Swatch Group is losing more ground while Richard Milles races to the top
Despite its position in the top 10, Swatch Group dropped down the luxury goods ranking for the fourth year in a row. Swatch Group was the only company in the top 10 to record a decline in luxury goods net sales, falling by 3.0%. "The weakening of major currencies such as the US dollar and the euro against the Swiss franc hurt the company's results", explains Karine Szegedi. "Added to this, we have a slowdown in sales in Hong Kong and a reduction of the company's worldwide store network.”
Figure 2: Global Powers of Luxury Goods Top 10, FY2019
The Canadian fashion brand Canada Goose lost its top position as the fastest-growing company, which it held for the previous two years, to the Swiss luxury watchmaker Richard Mille. The sharp rise in estimated FY2019 sales was due mainly to the full integration of Richard Mille's retail operations. Excluding this reorganisation, Richard Mille's organic sales growth was around 20%. The fastest 20 rankings are based on the compound annual growth rate (CAGR) in luxury goods sales over a three-year period. For this year's study, the top 100 companies have been ranked based on their FY2016-2019 CAGR. Richard Mille saw growth of 200% in luxury goods sales, jumping from sixth to first place.

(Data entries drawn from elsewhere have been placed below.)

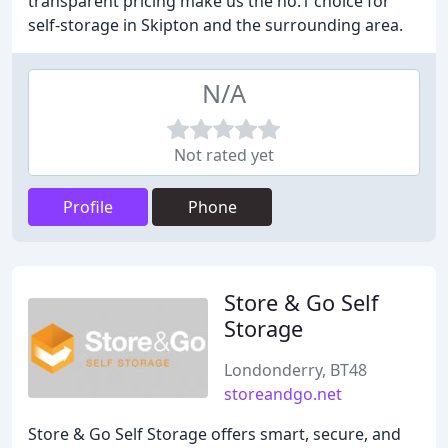
transparent pricing make us the no.1 choice for
self-storage in Skipton and the surrounding area.
N/A
Not rated yet
Profile
Phone
Store & Go Self
Storage
Londonderry, BT48
storeandgo.net
Store & Go Self Storage offers smart, secure, and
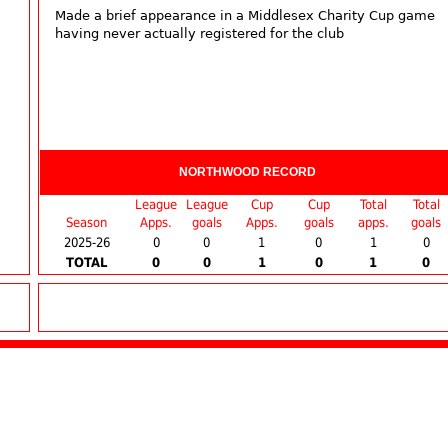
Made a brief appearance in a Middlesex Charity Cup game
having never actually registered for the club
NORTHWOOD RECORD
League
League
Cup
Cup
Total
Total
Season
Apps.
goals
Apps.
goals
apps.
goals
2025-26
0
0
1
0
1
0
TOTAL
0
0
1
0
1
0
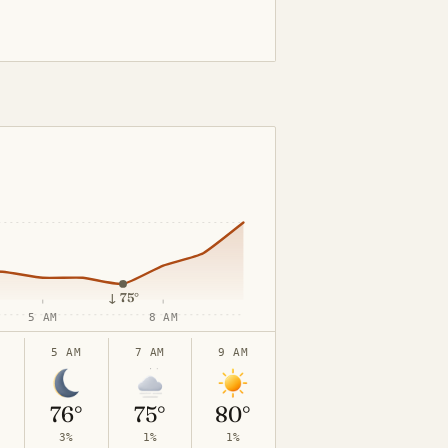
↓
75°
5 AM
8 AM
5 AM
7 AM
9 AM
76°
75°
80°
3%
1%
1%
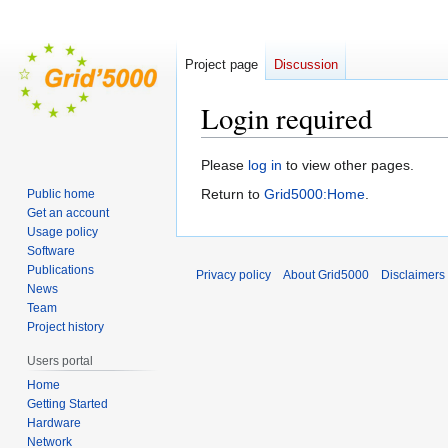
Project page
Discussion
Login required
Jump
Jump
Please
log in
to view other pages.
to
to
Return to
Grid5000:Home
.
Public home
navigation
search
Get an account
Usage policy
Software
Publications
Privacy policy
About Grid5000
Disclaimers
News
Team
Project history
Users portal
Home
Getting Started
Hardware
Network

The pandemic crisis as an accelerator
With 2020 expected to be a challenging year for many companies in the luxury goods industry, the pandemic is proving to be an accelerator for brands to adopt new paradigms of value creation. Luxury goods companies are leveraging digital technologies to augment the existing retail experience for their customers. "Luxury goods companies have been investing significantly in sustainable technologies and other measures, such as carbon offsetting to fight against climate change", says Karine Szegedi. "While this is not limited to innovation in the supply chain, embracing new values and perspectives in response to the evolving needs of consumers and the environment can act as a game-changer."

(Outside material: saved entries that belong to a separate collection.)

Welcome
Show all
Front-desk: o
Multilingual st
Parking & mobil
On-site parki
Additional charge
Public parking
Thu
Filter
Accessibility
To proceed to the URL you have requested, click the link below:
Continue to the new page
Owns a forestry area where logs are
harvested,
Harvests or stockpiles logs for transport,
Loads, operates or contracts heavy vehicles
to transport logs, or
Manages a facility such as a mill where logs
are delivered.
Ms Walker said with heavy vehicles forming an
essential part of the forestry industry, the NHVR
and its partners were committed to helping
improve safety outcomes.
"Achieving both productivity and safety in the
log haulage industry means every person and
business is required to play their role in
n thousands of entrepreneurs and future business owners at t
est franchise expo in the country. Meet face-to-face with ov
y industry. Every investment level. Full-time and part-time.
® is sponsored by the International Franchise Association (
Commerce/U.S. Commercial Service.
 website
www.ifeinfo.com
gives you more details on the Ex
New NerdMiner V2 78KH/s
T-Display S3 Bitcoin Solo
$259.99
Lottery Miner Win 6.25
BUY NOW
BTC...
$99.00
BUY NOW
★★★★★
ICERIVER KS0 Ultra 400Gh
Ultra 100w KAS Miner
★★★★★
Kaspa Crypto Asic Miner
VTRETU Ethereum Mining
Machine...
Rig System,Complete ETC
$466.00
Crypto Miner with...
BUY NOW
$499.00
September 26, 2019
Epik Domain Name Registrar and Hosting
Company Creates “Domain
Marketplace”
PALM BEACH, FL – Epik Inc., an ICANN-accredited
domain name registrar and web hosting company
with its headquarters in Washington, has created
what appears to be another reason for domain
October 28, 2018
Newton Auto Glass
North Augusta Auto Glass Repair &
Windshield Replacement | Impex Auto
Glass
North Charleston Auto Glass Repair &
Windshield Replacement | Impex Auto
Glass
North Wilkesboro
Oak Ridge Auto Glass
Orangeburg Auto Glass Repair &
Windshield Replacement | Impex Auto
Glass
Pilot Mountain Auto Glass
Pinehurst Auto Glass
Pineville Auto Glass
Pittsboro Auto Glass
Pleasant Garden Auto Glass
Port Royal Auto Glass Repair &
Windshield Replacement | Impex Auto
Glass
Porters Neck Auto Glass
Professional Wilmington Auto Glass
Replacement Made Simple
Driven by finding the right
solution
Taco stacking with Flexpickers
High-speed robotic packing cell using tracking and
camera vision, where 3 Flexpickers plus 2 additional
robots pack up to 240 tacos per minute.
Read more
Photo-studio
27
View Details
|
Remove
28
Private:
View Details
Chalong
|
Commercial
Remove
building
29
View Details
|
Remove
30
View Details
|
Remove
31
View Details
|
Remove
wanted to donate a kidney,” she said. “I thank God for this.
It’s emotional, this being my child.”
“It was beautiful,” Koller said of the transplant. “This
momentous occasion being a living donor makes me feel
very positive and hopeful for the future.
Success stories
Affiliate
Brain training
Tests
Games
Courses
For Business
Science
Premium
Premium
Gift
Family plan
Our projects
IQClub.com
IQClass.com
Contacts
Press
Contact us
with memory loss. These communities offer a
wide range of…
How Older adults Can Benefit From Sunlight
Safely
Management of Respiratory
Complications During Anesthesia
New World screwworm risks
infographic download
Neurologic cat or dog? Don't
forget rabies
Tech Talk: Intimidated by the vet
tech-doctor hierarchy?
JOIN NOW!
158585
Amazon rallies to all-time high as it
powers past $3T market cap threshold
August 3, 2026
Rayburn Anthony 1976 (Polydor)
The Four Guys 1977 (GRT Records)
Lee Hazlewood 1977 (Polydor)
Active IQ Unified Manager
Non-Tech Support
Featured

About Global Powers of Luxury Goods
The report identifies the 100 largest luxury goods companies globally, based on the consolidated sales of luxury goods in FY2019 (for fiscal years ending through 31 December 2019)*, using publicly available data, and evaluates their performance across geographies and product sectors. It also discusses the key trends shaping the luxury market.

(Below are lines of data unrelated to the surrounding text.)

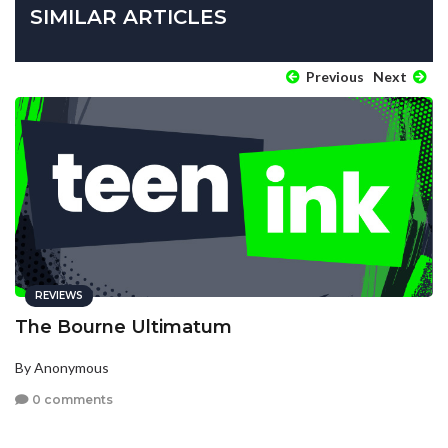
SIMILAR ARTICLES
Previous
Next
REVIEWS
The Bourne Ultimatum
By Anonymous
0 comments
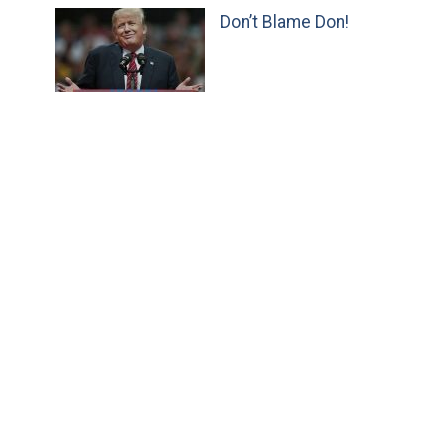
Don’t Blame Don!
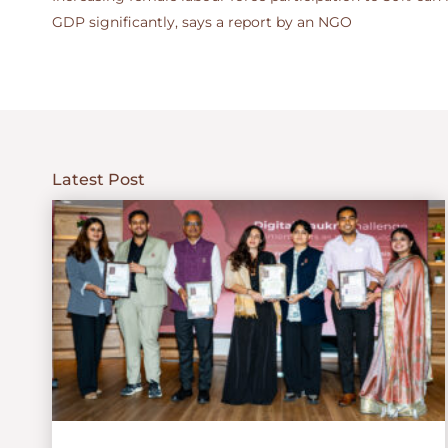
GDP significantly, says a report by an NGO
Latest Post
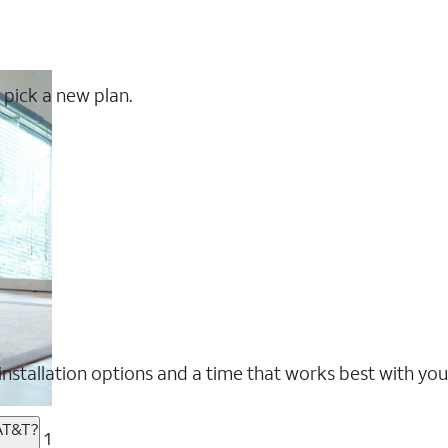
 pick a new plan.
nstallation options and a time that works best with you
 AT&T?
1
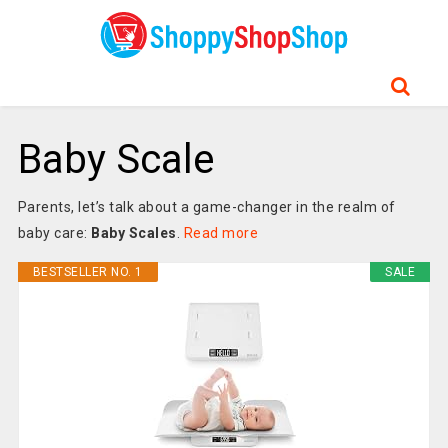
Baby Scale
Parents, let’s talk about a game-changer in the realm of
baby care:
Baby Scales
.
Read more
BESTSELLER NO. 1
SALE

* Since the first Global Powers of Luxury Goods report was produced in 2014, a mid-year fiscal year has been used, i.e. for the Global Powers of Luxury Goods 2019 report, FY2017 meant fiscal year end dates from 1 July 2017 to 30 June 2018. For the Global Powers of Luxury Goods 2020 report, we have changed to a calendar year fiscal year definition, i.e. FY2019 means fiscal year end dates from 1 January to 31 December 2019. Growth calculations (CAGR and year-on-year) are also based on calendar year data for financial years FY2016 to FY2019.